Christian Kracht's Imperium uses the outlandish details of Engelhardt's life to craft a fable about the allure of extremism and its fundamental foolishness. Engelhardt is at once a sympathetic outsider—mocked, misunderstood, physically assaulted—and a rigid ideologue, and his misguided notions of purity and his spiral into madness presage the horrors of the mid-twentieth century.
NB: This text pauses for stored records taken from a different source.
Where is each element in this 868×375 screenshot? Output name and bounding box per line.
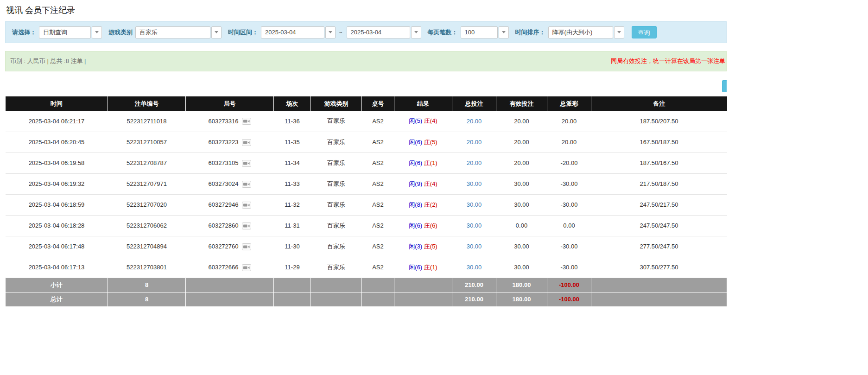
cell-result: 闲(3) 庄(5) <box>394 236 452 257</box>
cell-round: 603273024 <box>186 173 274 194</box>
total-empty-cell <box>362 292 394 306</box>
total-bet-link[interactable]: 30.00 <box>467 201 482 208</box>
total-bet-link[interactable]: 30.00 <box>467 264 482 271</box>
query-type-select[interactable]: 日期查询 <box>39 26 102 38</box>
total-bet-link[interactable]: 30.00 <box>467 243 482 250</box>
table-row: 2025-03-04 06:18:59522312707020603272946… <box>6 194 727 215</box>
search-button[interactable]: 查询 <box>632 26 657 38</box>
cell-game-type: 百家乐 <box>311 215 362 236</box>
query-type-dropdown-button[interactable] <box>92 26 102 38</box>
page-content: 视讯 会员下注纪录 请选择： 日期查询 游戏类别 百家乐 时间区间： 2025-… <box>5 0 727 307</box>
round-number: 603272760 <box>208 243 238 250</box>
result-player: 闲(9) <box>409 180 422 187</box>
total-payout: -100.00 <box>547 292 591 306</box>
video-replay-icon[interactable] <box>242 243 251 250</box>
cell-bet-id: 522312707020 <box>108 194 186 215</box>
cell-bet-id: 522312707971 <box>108 173 186 194</box>
total-empty-cell <box>186 292 274 306</box>
cell-time: 2025-03-04 06:17:48 <box>6 236 108 257</box>
sort-dropdown-button[interactable] <box>614 26 624 38</box>
total-bet-link[interactable]: 20.00 <box>467 139 482 146</box>
result-banker: 庄(5) <box>424 139 437 146</box>
cell-table-no: AS2 <box>362 215 394 236</box>
col-header-game-type: 游戏类别 <box>311 96 362 111</box>
col-header-total-bet: 总投注 <box>452 96 496 111</box>
page-size-dropdown-button[interactable] <box>499 26 509 38</box>
cell-session: 11-33 <box>274 173 311 194</box>
date-to-picker[interactable]: 2025-03-04 <box>347 26 421 38</box>
cell-table-no: AS2 <box>362 236 394 257</box>
result-banker: 庄(5) <box>424 243 437 250</box>
cell-time: 2025-03-04 06:17:13 <box>6 257 108 278</box>
date-from-picker[interactable]: 2025-03-04 <box>261 26 336 38</box>
page-size-label: 每页笔数： <box>428 28 458 37</box>
cell-payout: -30.00 <box>547 194 591 215</box>
cell-payout: -20.00 <box>547 153 591 173</box>
total-valid-bet: 180.00 <box>496 292 547 306</box>
col-header-time: 时间 <box>6 96 108 111</box>
game-type-dropdown-button[interactable] <box>211 26 222 38</box>
partial-hidden-button[interactable] <box>722 80 727 92</box>
total-bet-link[interactable]: 20.00 <box>467 159 482 166</box>
cell-round: 603273105 <box>186 153 274 173</box>
date-to-dropdown-button[interactable] <box>411 26 421 38</box>
cell-remark: 247.50/247.50 <box>591 215 727 236</box>
subtotal-total-bet: 210.00 <box>452 278 496 292</box>
cell-valid-bet: 20.00 <box>496 153 547 173</box>
date-from-dropdown-button[interactable] <box>325 26 336 38</box>
cell-session: 11-34 <box>274 153 311 173</box>
sort-select[interactable]: 降幂(由大到小) <box>548 26 624 38</box>
subtotal-empty-cell <box>274 278 311 292</box>
cell-game-type: 百家乐 <box>311 111 362 132</box>
cell-round: 603272946 <box>186 194 274 215</box>
video-replay-icon[interactable] <box>242 160 251 167</box>
total-bet-link[interactable]: 20.00 <box>467 118 482 125</box>
cell-round: 603272760 <box>186 236 274 257</box>
cell-bet-id: 522312706062 <box>108 215 186 236</box>
subtotal-payout: -100.00 <box>547 278 591 292</box>
same-round-notice: 同局有效投注，统一计算在该局第一张注单 <box>611 57 725 65</box>
query-type-value: 日期查询 <box>39 26 91 38</box>
video-replay-icon[interactable] <box>242 181 251 188</box>
cell-time: 2025-03-04 06:20:45 <box>6 132 108 153</box>
result-banker: 庄(6) <box>424 222 437 229</box>
cell-session: 11-32 <box>274 194 311 215</box>
total-empty-cell <box>394 292 452 306</box>
cell-table-no: AS2 <box>362 153 394 173</box>
cell-game-type: 百家乐 <box>311 194 362 215</box>
cell-total-bet: 30.00 <box>452 215 496 236</box>
result-banker: 庄(4) <box>424 117 437 124</box>
cell-result: 闲(6) 庄(1) <box>394 257 452 278</box>
result-player: 闲(6) <box>409 139 422 146</box>
cell-table-no: AS2 <box>362 257 394 278</box>
total-bet-link[interactable]: 30.00 <box>467 222 482 229</box>
subtotal-label: 小计 <box>6 278 108 292</box>
cell-valid-bet: 0.00 <box>496 215 547 236</box>
total-label: 总计 <box>6 292 108 306</box>
cell-session: 11-30 <box>274 236 311 257</box>
subtotal-valid-bet: 180.00 <box>496 278 547 292</box>
cell-session: 11-29 <box>274 257 311 278</box>
video-replay-icon[interactable] <box>242 202 251 209</box>
game-type-select[interactable]: 百家乐 <box>135 26 222 38</box>
video-replay-icon[interactable] <box>242 139 251 146</box>
video-replay-icon[interactable] <box>242 264 251 271</box>
subtotal-count: 8 <box>108 278 186 292</box>
cell-result: 闲(8) 庄(2) <box>394 194 452 215</box>
total-bet-link[interactable]: 30.00 <box>467 180 482 187</box>
col-header-bet-id: 注单编号 <box>108 96 186 111</box>
cell-payout: -30.00 <box>547 257 591 278</box>
video-replay-icon[interactable] <box>242 222 251 229</box>
page-size-select[interactable]: 100 <box>461 26 509 38</box>
cell-session: 11-36 <box>274 111 311 132</box>
video-replay-icon[interactable] <box>242 118 251 125</box>
cell-total-bet: 20.00 <box>452 132 496 153</box>
cell-time: 2025-03-04 06:19:58 <box>6 153 108 173</box>
chevron-down-icon <box>617 31 621 33</box>
table-header-row: 时间 注单编号 局号 场次 游戏类别 桌号 结果 总投注 有效投注 总派彩 备注 <box>6 96 727 111</box>
chevron-down-icon <box>215 31 218 33</box>
col-header-round: 局号 <box>186 96 274 111</box>
result-player: 闲(5) <box>409 117 422 124</box>
result-banker: 庄(4) <box>424 180 437 187</box>
result-banker: 庄(1) <box>424 159 437 166</box>
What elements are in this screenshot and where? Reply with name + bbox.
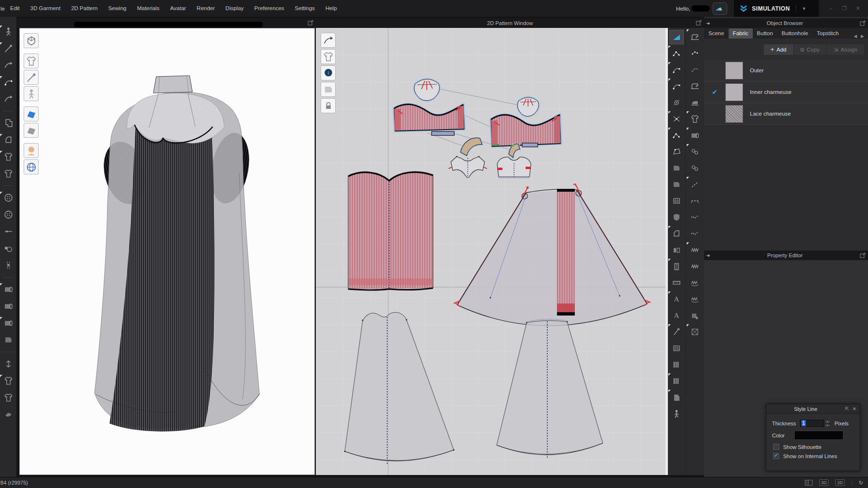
view-3d-badge[interactable]: 3D (819, 479, 829, 486)
sewing-machine-tool[interactable] (688, 30, 702, 44)
transform-pattern-tool[interactable] (2, 134, 14, 145)
plus-fabric-tool[interactable] (688, 308, 702, 323)
show-internal-lines-checkbox[interactable] (773, 453, 779, 459)
lock-garment[interactable] (321, 98, 336, 113)
garment-3d-canvas[interactable] (19, 28, 315, 475)
thickness-input[interactable]: 1 (800, 420, 824, 427)
curve-pen-tool[interactable] (2, 59, 14, 71)
shirt-roll-tool[interactable] (688, 128, 702, 143)
buttons-shirt-tool[interactable] (688, 145, 702, 159)
seam-ruler-tool[interactable] (669, 259, 684, 274)
pattern-corset-front[interactable] (348, 172, 433, 290)
menu-item-render[interactable]: Render (191, 0, 220, 17)
curve2-tool[interactable] (669, 79, 684, 93)
avatar-head-toggle[interactable] (24, 143, 39, 158)
zigzag-curve-tool[interactable] (688, 276, 702, 290)
menu-item-settings[interactable]: Settings (289, 0, 320, 17)
render-style-cube[interactable] (24, 33, 39, 48)
minimize-button[interactable]: – (827, 5, 834, 12)
polyline2-tool[interactable] (669, 128, 684, 143)
copy-fabric-button[interactable]: ⧉ Copy (793, 44, 827, 55)
button-tool[interactable] (2, 192, 14, 203)
flip-tool[interactable] (669, 243, 684, 257)
zipper-tool[interactable] (2, 259, 14, 271)
zigzag-fabric-tool[interactable] (688, 292, 702, 306)
pattern-tab-right[interactable] (522, 143, 538, 147)
show-stroke-eye[interactable] (321, 33, 336, 48)
collapse-arrow-icon[interactable]: ➜ (706, 253, 710, 258)
pen-fabric-tool[interactable] (2, 93, 14, 105)
tab-button[interactable]: Button (753, 28, 777, 39)
pin-tool[interactable] (2, 42, 14, 54)
shirt-design-tool[interactable] (2, 151, 14, 162)
stitch-dots-tool[interactable] (688, 46, 702, 61)
transform-tool[interactable] (669, 30, 684, 44)
tab-fabric[interactable]: Fabric (729, 28, 753, 39)
pattern-cup-right[interactable] (517, 97, 539, 117)
fabric-gray-toggle[interactable] (24, 123, 39, 138)
paper-tool[interactable] (669, 390, 684, 405)
show-silhouette-checkbox[interactable] (773, 444, 779, 450)
polygon-tool[interactable] (669, 145, 684, 159)
fabric-swatch[interactable] (725, 62, 743, 79)
fabric-roll2-tool[interactable] (2, 300, 14, 312)
simulation-dropdown-caret[interactable]: ▼ (796, 5, 812, 13)
popout-icon[interactable] (308, 20, 313, 26)
zigzag-tool[interactable] (688, 243, 702, 257)
wave-dots-tool[interactable] (688, 210, 702, 224)
fabric-roll-tool[interactable] (2, 283, 14, 295)
cross-tool[interactable] (669, 112, 684, 126)
pattern-curve-tool[interactable] (2, 76, 14, 88)
zoom-machine-tool[interactable] (688, 79, 702, 93)
popout-icon[interactable] (860, 253, 866, 258)
simulation-button[interactable]: SIMULATION ▼ (734, 0, 819, 17)
wave-cluster-tool[interactable] (688, 226, 702, 241)
menu-item-clipped[interactable]: le (0, 6, 5, 12)
collapse-arrow-icon[interactable]: ➜ (706, 21, 710, 26)
tab-scene[interactable]: Scene (704, 28, 729, 39)
fabric-square-tool[interactable] (2, 334, 14, 345)
ruler-tool[interactable] (669, 276, 684, 290)
sync-icon[interactable]: ↻ (859, 480, 863, 486)
menu-item-3d-garment[interactable]: 3D Garment (25, 0, 66, 17)
compass-tool[interactable] (669, 325, 684, 339)
iron-tool[interactable] (688, 95, 702, 110)
curve-tool[interactable] (669, 63, 684, 77)
rect-shape-tool[interactable] (669, 161, 684, 175)
quilt-grid-tool[interactable] (669, 341, 684, 356)
tab-buttonhole[interactable]: Buttonhole (777, 28, 813, 39)
view-2d-badge[interactable]: 2D (835, 479, 845, 486)
popout-icon[interactable] (696, 20, 702, 26)
dart-tool[interactable] (2, 117, 14, 129)
restore-button[interactable]: ❐ (841, 5, 848, 12)
close-button[interactable]: ✕ (854, 5, 861, 12)
folds-tool[interactable] (669, 357, 684, 372)
globe-toggle[interactable] (24, 159, 39, 174)
shirt-tape-tool[interactable] (2, 375, 14, 386)
assign-fabric-button[interactable]: ⇲ Assign (827, 44, 864, 55)
menu-item-edit[interactable]: Edit (5, 0, 25, 17)
fabric-row[interactable]: ✔ Inner charmeuse (704, 81, 868, 103)
trace-tool[interactable] (669, 226, 684, 241)
slider-tool[interactable] (2, 225, 14, 237)
pattern-cup-left[interactable] (414, 79, 440, 101)
pattern-grid-tool[interactable] (669, 194, 684, 208)
close-icon[interactable]: ✕ (853, 406, 856, 411)
tab-topstitch[interactable]: Topstitch (813, 28, 843, 39)
circle-point-tool[interactable] (669, 95, 684, 110)
checker-tool[interactable] (688, 325, 702, 339)
shirt-tool[interactable] (688, 112, 702, 126)
text2-tool[interactable]: A (669, 308, 684, 323)
cloud-account-button[interactable]: ☁ c (713, 2, 727, 15)
button2-tool[interactable] (2, 209, 14, 220)
dash-line-tool[interactable] (688, 194, 702, 208)
fabric-swatch[interactable] (725, 105, 743, 123)
show-pieces[interactable] (321, 82, 336, 97)
shirt-design2-tool[interactable] (2, 168, 14, 179)
thickness-stepper[interactable]: ▲▼ (825, 420, 831, 427)
show-sewing-eye[interactable] (24, 70, 39, 85)
polyline-tool[interactable] (669, 46, 684, 61)
fabric-blue-toggle[interactable] (24, 106, 39, 121)
dock-icon[interactable]: ⇱ (845, 406, 849, 411)
fabric-roll3-tool[interactable] (2, 317, 14, 329)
Playing with the tropes of classic adventure tales like Treasure Island and Robinson Crusoe, Kracht's novel, an international bestseller, is funny, bizarre, shocking, and poignant—sometimes all on the same page. His allusions are misleading, his historical time lines are twisted, his narrator is unreliable—and the result is a novel that is also a mirror cabinet and a maze pitted with trapdoors. Both a provocative satire and a serious meditation on the fragility and audacity of human activity, Imperium is impossible to categorize, and utterly unlike anything you've read before.
PUBLISHERS WEEKLY
Kracht's fascinating tale is an impressionistic portrait of a thumb-sucking, mad-for-coconuts German nudist. Set during the early 20th century and based on a real historical figure, the novel opens on a ship headed to the far-flung protectorate of New Pomerania in German New Guinea. Onboard is the shy, idealistic young August Engelhardt, who looks in horror at his "sallow, bristly, vulgar" countrymen as they gorge on heavy meals on deck. Disgusted by German society and its voracious appetite for meat and money, the vegetarian Engelhardt starts a coconut plantation on the remote South Seas island of Kabakon. There he subsists entirely on the "luscious, ingenious fruit," worships the sun sans clothes, and welcomes adherents to join his soul-cleansing retreat. Before descending into madness and revising his diet in a particularly ghoulish way, the lonely and loveless cocovore is repeatedly duped by con men, fakirs, and sensualists who profess to share his ascetic ideals but leave him more isolated than ever. Alternately languid and feverish, the narrative is as nutty as Engelhardt's prized foodstuff. The story bounces around in time, shifts in tone from philosophical to suspenseful to slapstick, features cameos from peculiar historical figures (such as the American inventor of Vegemite spread), and periodically widens its scope to consider the menacing rise of Nazism. Though Kracht, whose books have been translated into more than 25 languages, occasionally flaunts his research and succumbs to an overwrought style, he inventively captures the period's zeitgeist through one incurable eccentric.